Il s’agit d’une bonne nouvelle, non seulement pour le peuple centrafricain qui a tant souffert, mais également pour les victimes partout dans le monde qui aspirent à de réelles solutions pour juguler l’impunité.
C’est la première fois qu’un gouvernement souverain crée, en adoptant une législation nationale, une cour hybride novatrice au sein de laquelle des juges et procureurs nationaux et internationaux travailleront ensemble afin que les victimes obtiennent justice pour les atrocités qu’elles ont subies.

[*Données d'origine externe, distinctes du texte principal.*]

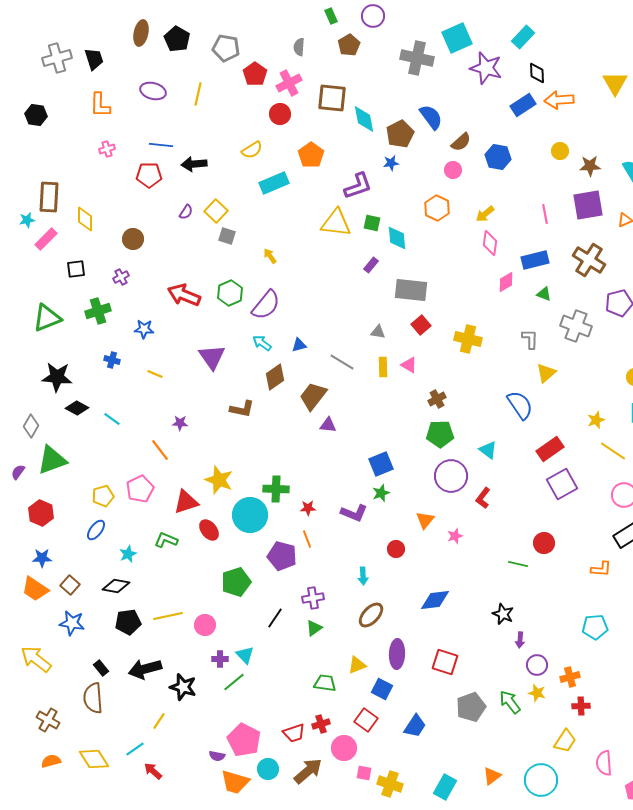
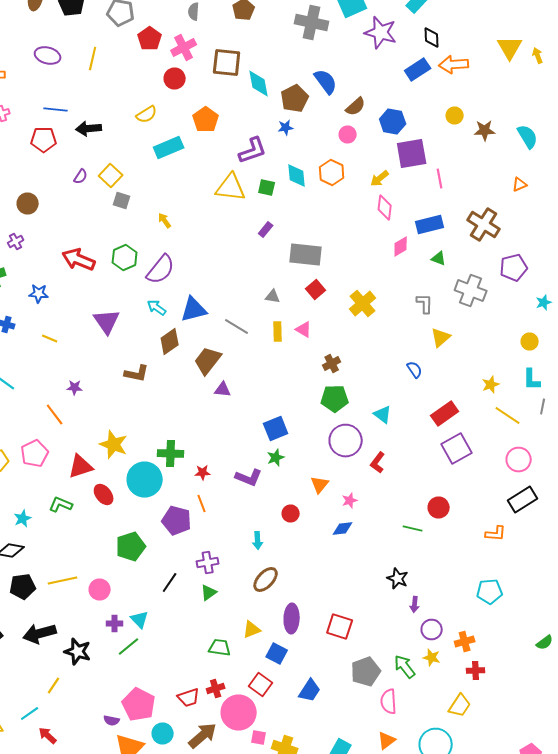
purple square: (588, 205) -> (412, 154), moved
cyan diamond: (397, 238) -> (297, 176), moved
yellow cross: (468, 339) -> (363, 304), turned 36
blue triangle: (299, 345) -> (194, 310), size x1.8
blue semicircle: (520, 405) -> (415, 370), size x0.6
blue diamond: (435, 600) -> (343, 528), moved, size x0.7
pink circle: (344, 748) -> (239, 712), size x1.4
pink semicircle: (604, 763) -> (389, 702), moved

Si elle est mise en œuvre correctement, la Cour pénale spéciale de la République centrafricaine pourrait se muer en un nouveau modèle de justice pour les crimes internationaux graves.

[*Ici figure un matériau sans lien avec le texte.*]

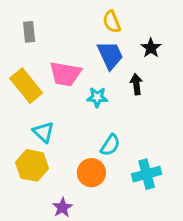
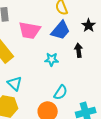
blue trapezoid: (110, 55) -> (61, 30), turned 65
pink trapezoid: (65, 74) -> (30, 30), moved

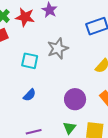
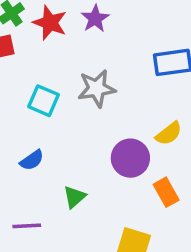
purple circle: (75, 99) -> (130, 158), moved
green triangle: (69, 128) -> (75, 197), moved

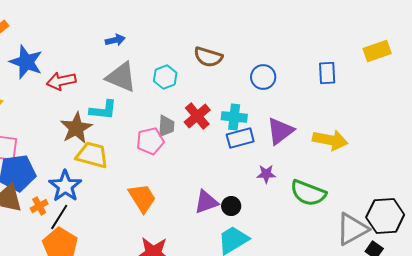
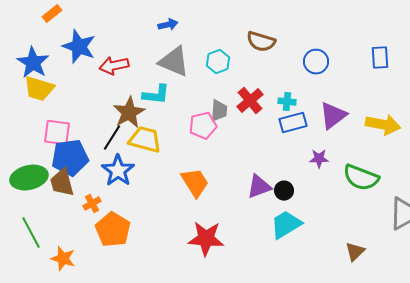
cyan cross: (234, 117) -> (287, 102), size x0.7
orange cross: (39, 206) -> (92, 204), moved
black line: (59, 217) -> (112, 138), moved

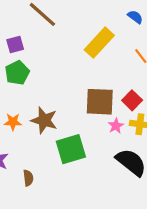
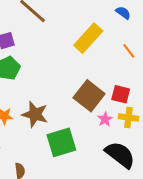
red square: (132, 100) -> (121, 94), turned -30
brown square: (100, 102) -> (89, 96), turned 36

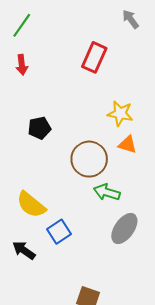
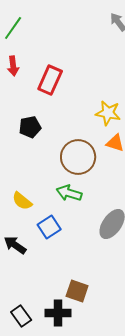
red rectangle: (94, 57) -> (50, 80), moved
green arrow: (107, 192) -> (69, 193), moved
yellow semicircle: (31, 205) -> (22, 201), size x0.7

Le gouvernement de transition a reconnu très tôt que le système judiciaire national, ravagé par une série de conflits, était trop faible pour gérer les atrocités commises à grande échelle lors de la dernière crise—au cours de laquelle des milliers de civils ont été massacrés et des centaines de milliers d’autres ont été déplacés.
En mai 2014, les autorités de transition ont déféré la situation prévalant depuis 2012—date du début de la dernière crise traversée par le pays—devant la Cour pénale internationale (CPI). Le Bureau du Procureur de la CPI, qui avait déjà ouvert une enquête sur une période de violence antérieure, a ouvert une deuxième enquête en République centrafricaine en septembre 2014, offrant un réel espoir de voir rendre justice dans une certaine mesure. Mais il a toujours été clair que la CPI ne pourrait constituer qu’une partie de la solution compte tenu de sa capacité à ne traiter qu’un nombre restreint d’affaires dans chaque situation donnée.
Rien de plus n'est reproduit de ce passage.